Buka konten ini

PEMERINTAH Kabupaten Karimun bergerak cepat menyikapi pemadaman listrik total yang melanda Pulau Karimun. Bupati Karimun, Iskandarsyah, mengundang jajaran PT PLN (Persero) untuk meminta penjelasan sekaligus memastikan upaya pemulihan sistem kelistrikan berjalan maksimal.
Pertemuan digelar di rumah dinas bupati, Jumat (24/7), dan dihadiri perwakilan PLN Unit Layanan Pelanggan (ULP) Tanjungbalai Karimun serta Unit Pelaksana Pelayanan Pelanggan (UP3) Tanjungpinang. Hadir pula unsur Forum Koordinasi Pimpinan Daerah (Forkopimda), di antaranya Kapolres Karimun, Dandim 0317/TBK, dan Danlanal Tanjungbalai Karimun.
Iskandarsyah mengatakan, pertemuan tersebut bertujuan memperoleh kejelasan terkait penyebab gangguan listrik sekaligus memastikan langkah percepatan pemulihan agar masyarakat dapat kembali menikmati pasokan listrik secara normal.
”Pemerintah daerah bersama Forkopimda akan terus mengawasi dan memantau perkembangan pascapemadaman total akibat gangguan yang terjadi di luar dugaan. Kami ingin persoalan listrik ini segera tuntas,” ujarnya.
Menurutnya, normalnya pasokan listrik menjadi kebutuhan mendesak karena sangat memengaruhi aktivitas masyarakat, termasuk roda perekonomian.

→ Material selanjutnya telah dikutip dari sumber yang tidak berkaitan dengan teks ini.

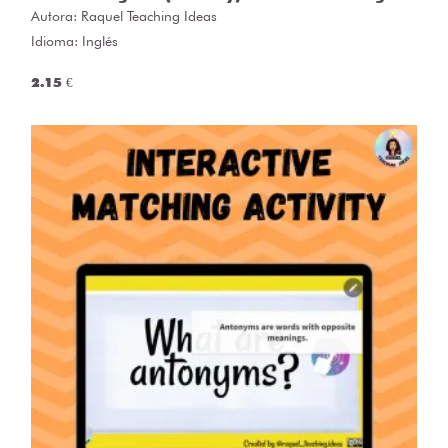
Autora:
Raquel Teaching Ideas
Idioma: Inglés
2.15 €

”Kalau listrik sudah kembali normal, aktivitas masyarakat dan perekonomian juga bisa berjalan sebagaimana mestinya. Listrik merupakan kebutuhan dasar masyarakat,” katanya.
Sementara itu, Manajer UP3 PT PLN (Persero) Tanjungpinang, Rully Agus Widanarto, menjelaskan secara teknis gangguan utama pada sistem kelistrikan Karimun telah selesai ditangani.

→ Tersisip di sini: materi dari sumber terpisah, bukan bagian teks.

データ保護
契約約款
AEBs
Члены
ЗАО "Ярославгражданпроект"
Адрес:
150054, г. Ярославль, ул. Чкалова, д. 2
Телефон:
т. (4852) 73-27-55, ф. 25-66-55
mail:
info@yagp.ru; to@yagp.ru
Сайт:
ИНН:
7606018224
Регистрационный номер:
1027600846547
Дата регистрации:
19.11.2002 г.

Namun, dua unit mesin di PLTD Bukit Carok masih belum dapat dioperasikan sehingga sistem kelistrikan masih mengalami defisit daya pada malam hari.

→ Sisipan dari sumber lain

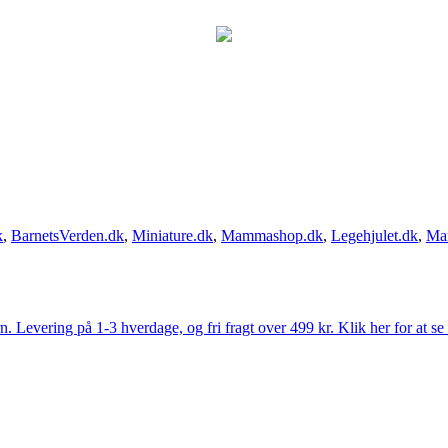
k
,
BarnetsVerden.dk
,
Miniature.dk
,
Mammashop.dk
,
Legehjulet.dk
,
Ma
Levering på 1-3 hverdage, og fri fragt over 499 kr. Klik her for at se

”Kalau dua unit mesin PLTD Bukit Carok belum beroperasi, masih ada kekurangan daya pada malam hari. Jika terjadi pemadaman, hanya di beberapa wilayah,” jelasnya.
Terkait kompensasi bagi pelanggan terdampak, Rully mengatakan PLN akan mengikuti ketentuan yang berlaku.
Saat ini, PLN tengah melakukan pendataan terhadap pelanggan yang mengalami pemadaman, termasuk durasi padam yang dialami masing-masing pelanggan.
”Kompensasi telah diatur dalam Permen ESDM Nomor 2 Tahun 2025 berupa pengurangan tagihan listrik secara proporsional. Kami sedang melakukan pendataan sesuai ketentuan regulasi, khususnya bagi pelanggan yang mengalami pemadaman melebihi ambang batas waktu,” ujarnya.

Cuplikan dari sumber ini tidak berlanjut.